** TASK TO CARRY OUT **
Look through the listing for the string "Digital" and copy out every line that holds it.

** SUPPLIED DATA **
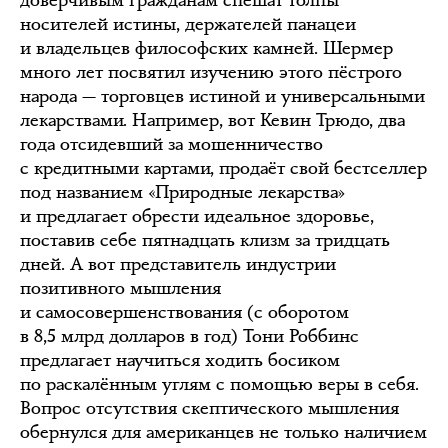
носителей истины, держателей панацеи
и владельцев философских камней. Шермер
много лет посвятил изучению этого пёстрого
народа — торговцев истиной и универсальными
лекарствами. Например, вот Кевин Трюдо, два
года отсидевший за мошенничество
с кредитными картами, продаёт свой бестселлер
под названием «Природные лекарства»
и предлагает обрести идеальное здоровье,
поставив себе пятнадцать клизм за тридцать
дней. А вот представитель индустрии
позитивного мышления
и самосовершенствования (с оборотом
в 8,5 млрд долларов в год) Тони Роббинс
предлагает научиться ходить босиком
по раскалённым углям с помощью веры в себя.
Вопрос отсутствия скептического мышления
обернулся для американцев не только наличием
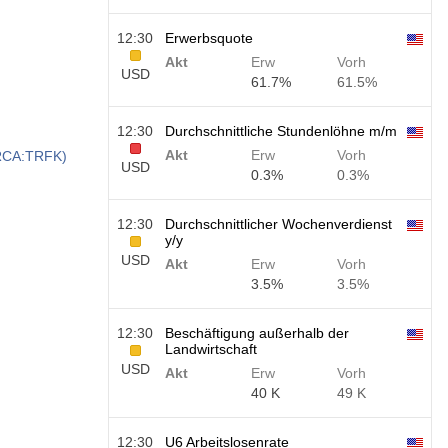
12:30
Erwerbsquote
Akt
Erw
Vorh
USD
61.7%
61.5%
12:30
Durchschnittliche Stundenlöhne m/m
Akt
Erw
Vorh
ARCA:TRFK)
USD
0.3%
0.3%
12:30
Durchschnittlicher Wochenverdienst
y/y
USD
Akt
Erw
Vorh
3.5%
3.5%
12:30
Beschäftigung außerhalb der
Landwirtschaft
USD
Akt
Erw
Vorh
40 K
49 K
12:30
U6 Arbeitslosenrate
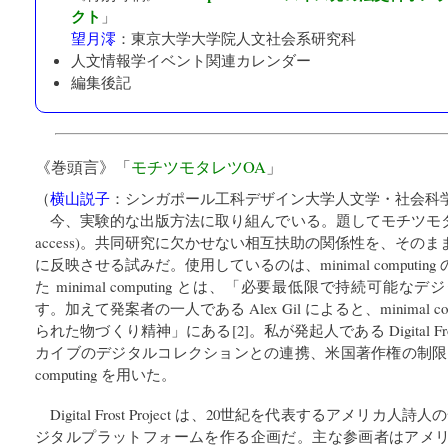
クト
」
望月澪
：
東京大学大学院人文社会系研究科
人文情報学イベント関連カレンダー
編集後記
《巻頭言》「
モチツモタレツOA
」
（
横山説子
：
シンガポール工科デザイン大学人文学・社会科
今、実験的な出版方法に取り組んでいる。題してモチツモタレツOA (in
access)。共同研究に欠かせない相互扶助の関係性を、その
に反映させる試みだ。使用しているのは、minimal computing 
た minimal computing とは、「必要最低限で持続可
す。加えて発案者の一人である Alex Gil によると、minimal c
られた物づくり精神」にある[2]。私が発起人である Digital Fros
カイブのデジタルコレクションとの連携、米国著作権の制限を調
computing を用いた。
Digital Frost Project は、20世紀を代表するアメリカ人詩人の一
ジタルプラットフォームを作る企画だ。主な参画者はアメ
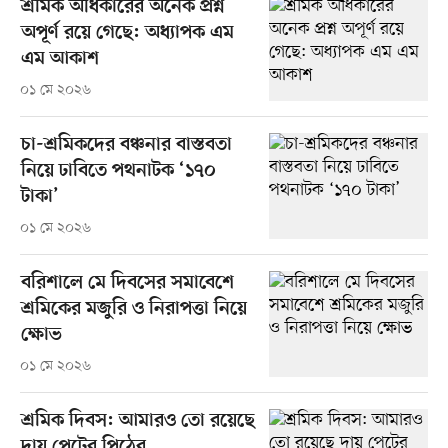
শ্রমিক অধিকারের অনেক প্রশ্ন
অপূর্ণ রয়ে গেছে: অধ্যাপক এম
এম আকাশ
০১ মে ২০২৬
চা-শ্রমিকদের বঞ্চনার বাস্তবতা
নিয়ে ঢাবিতে পথনাটক ‘১৭০
টাকা’
০১ মে ২০২৬
বরিশালে মে দিবসের সমাবেশে
শ্রমিকের মজুরি ও নিরাপত্তা নিয়ে
ক্ষোভ
০১ মে ২০২৬
শ্রমিক দিবস: আমারও তো রয়েছে
দায় পেটের পিঠের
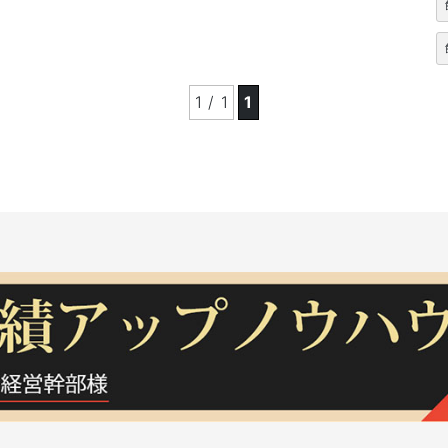
1 / 1
1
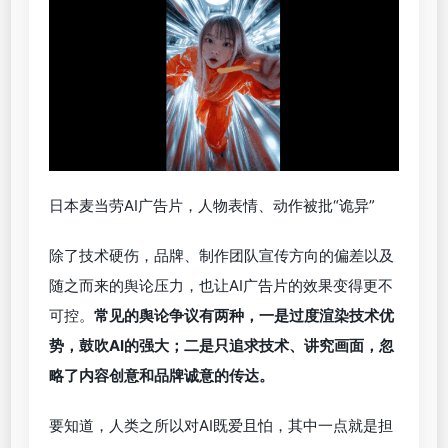
典型案例就是日本麦当劳在去年为了宣传薯条优惠活
动推出AI广告片，除了出现AI人像多一根手指这种基
础错误外，整个广告片也被批评人物表情不自然、缺
少亲和感、动作违和，甚至有网友调侃“看着像是肯
德基卧底拍的广告”。
日本麦当劳AI广告片，人物表情、动作被批“诡异”
除了技术硬伤，品牌、制作团队宣传方向的偏差以及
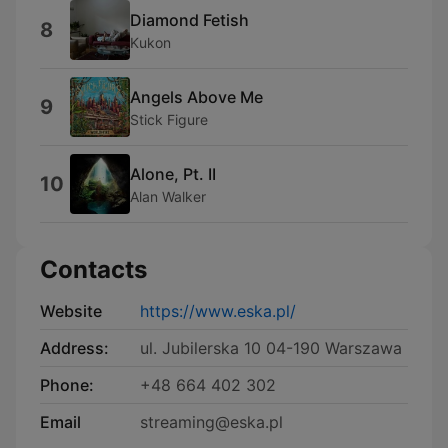
Diamond Fetish
8
Kukon
Angels Above Me
9
Stick Figure
Alone, Pt. II
10
Alan Walker
Contacts
Website
https://www.eska.pl/
Address:
ul. Jubilerska 10 04-190 Warszawa
Phone:
+48 664 402 302
Email
streaming@eska.pl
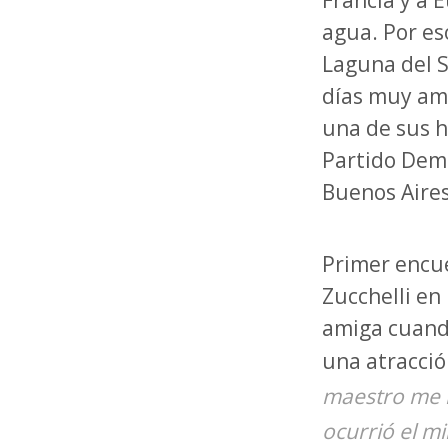
Francia y a 
agua. Por es
Laguna del S
días muy ama
una de sus h
Partido Demóc
Buenos Aires
Primer encue
Zucchelli en
amiga cuando
una atracció
maestro me in
ocurrió el m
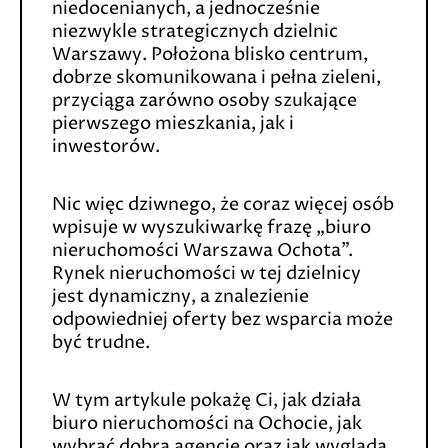
niedocenianych, a jednocześnie
niezwykle strategicznych dzielnic
Warszawy. Położona blisko centrum,
dobrze skomunikowana i pełna zieleni,
przyciąga zarówno osoby szukające
pierwszego mieszkania, jak i
inwestorów.
Nic więc dziwnego, że coraz więcej osób
wpisuje w wyszukiwarkę frazę „biuro
nieruchomości Warszawa Ochota”.
Rynek nieruchomości w tej dzielnicy
jest dynamiczny, a znalezienie
odpowiedniej oferty bez wsparcia może
być trudne.
W tym artykule pokażę Ci, jak działa
biuro nieruchomości na Ochocie, jak
wybrać dobrą agencję oraz jak wygląda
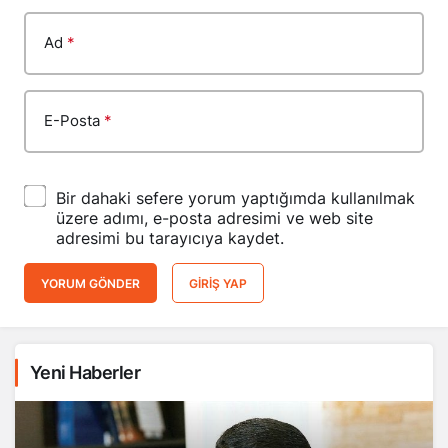
Ad
*
E-Posta
*
Bir dahaki sefere yorum yaptığımda kullanılmak
üzere adımı, e-posta adresimi ve web site
adresimi bu tarayıcıya kaydet.
YORUM GÖNDER
GIRIŞ YAP
Yeni Haberler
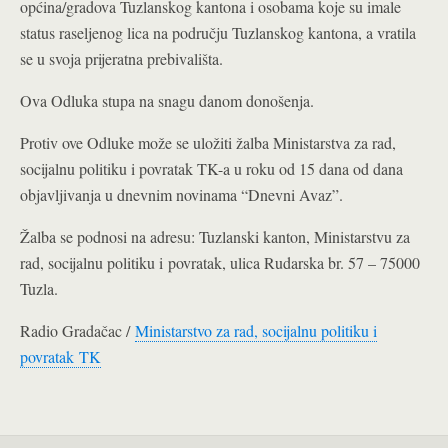
općina/gradova Tuzlanskog kantona i osobama koje su imale
status raseljenog lica na području Tuzlanskog kantona, a vratila
se u svoja prijeratna prebivališta.
Ova Odluka stupa na snagu danom donošenja.
Protiv ove Odluke može se uložiti žalba Ministarstva za rad,
socijalnu politiku i povratak TK-a u roku od 15 dana od dana
objavljivanja u dnevnim novinama “Dnevni Avaz”.
Žalba se podnosi na adresu: Tuzlanski kanton, Ministarstvu za
rad, socijalnu politiku i povratak, ulica Rudarska br. 57 – 75000
Tuzla.
Radio Gradačac /
Ministarstvo za rad, socijalnu politiku i
povratak TK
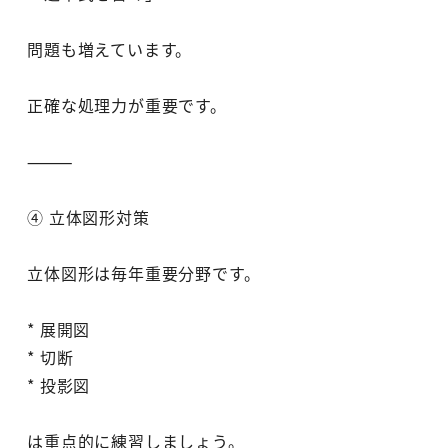
問題も増えています。
正確な処理力が重要です。
⸻
④ 立体図形対策
立体図形は毎年重要分野です。
* 展開図
* 切断
* 投影図
は重点的に練習しましょう。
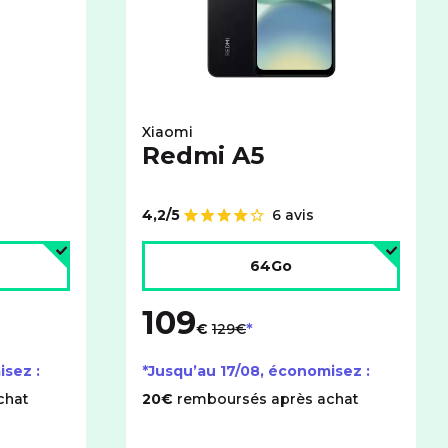
Xiaomi
Redmi A5
4,2/5
6 avis
Note de
age :
Choisir l'espace de stockage :
64Go
109
au lieu de
€
129€
isez :
*Jusqu’au
17/08
, économisez :
chat
20€
remboursés après achat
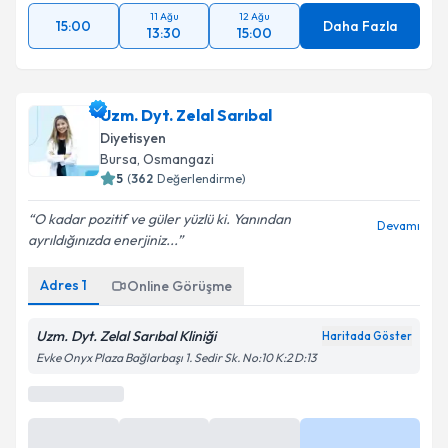
11 Ağu
12 Ağu
15:00
Daha Fazla
13:30
15:00
Uzm. Dyt. Zelal Sarıbal
Diyetisyen
Bursa
, Osmangazi
5
(
362
Değerlendirme)
O kadar pozitif ve güler yüzlü ki. Yanından
Devamı
ayrıldığınızda enerjiniz...
Adres
1
Online Görüşme
Uzm. Dyt. Zelal Sarıbal Kliniği
Haritada Göster
Evke Onyx Plaza Bağlarbaşı 1. Sedir Sk. No:10 K:2 D:13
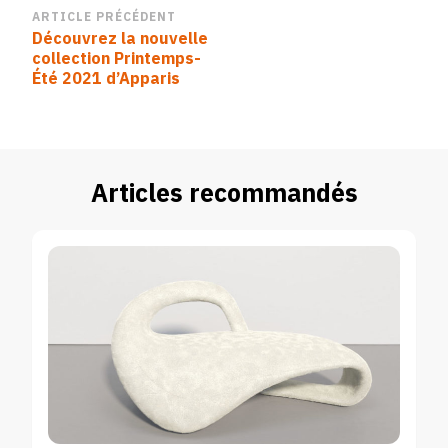
Navigation
ARTICLE PRÉCÉDENT
Découvrez la nouvelle
d’article
collection Printemps-
Été 2021 d’Apparis
Articles recommandés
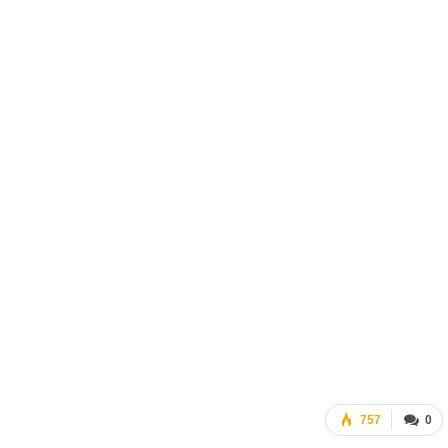
757
0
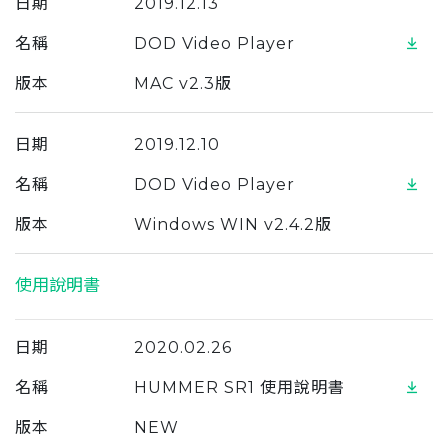
日期
2019.12.13
名稱
DOD Video Player
版本
MAC v2.3版
日期
2019.12.10
名稱
DOD Video Player
版本
Windows WIN v2.4.2版
使用說明書
日期
2020.02.26
名稱
HUMMER SR1 使用說明書
版本
NEW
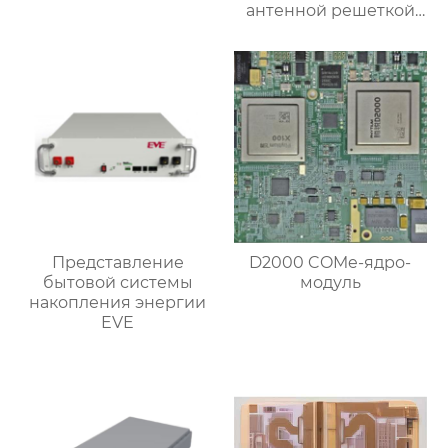
антенной решеткой
Ка-диапазона
Представление
D2000 COMe-ядро-
бытовой системы
модуль
накопления энергии
EVE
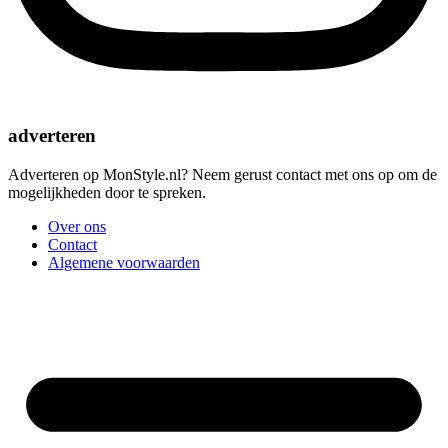
adverteren
Adverteren op MonStyle.nl? Neem gerust contact met ons op om de
mogelijkheden door te spreken.
Over ons
Contact
Algemene voorwaarden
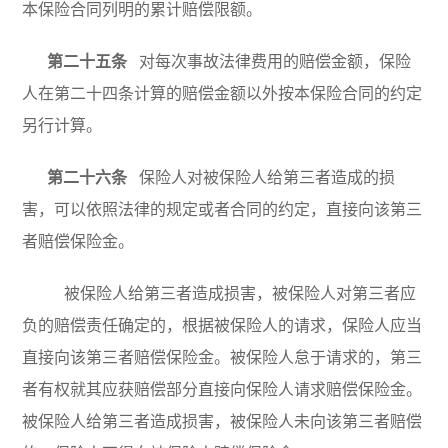
本保险合同列明的累计赔偿限额。
第二十五条
对每次事故法律费用的赔偿金额，保险
人在第二十四条计算的赔偿金额以外按本保险合同的约定
另行计算。
第二十六条
保险人对被保险人给第三者造成的损
害，可以依照法律的规定或者合同的约定，直接向该第三
者赔偿保险金。
被保险人给第三者造成损害，被保险人对第三者应
负的赔偿责任确定的，根据被保险人的请求，保险人应当
直接向该第三者赔偿保险金。被保险人怠于请求的，第三
者有权就其应获赔偿部分直接向保险人请求赔偿保险金。
被保险人给第三者造成损害，被保险人未向该第三者赔偿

** RESULT FOR THIS TASK **
られた物づくり精神」にある[2]。私が発起人である Digital Fros
Digital Frost Project は、20世紀を代表するアメリカ人詩人の一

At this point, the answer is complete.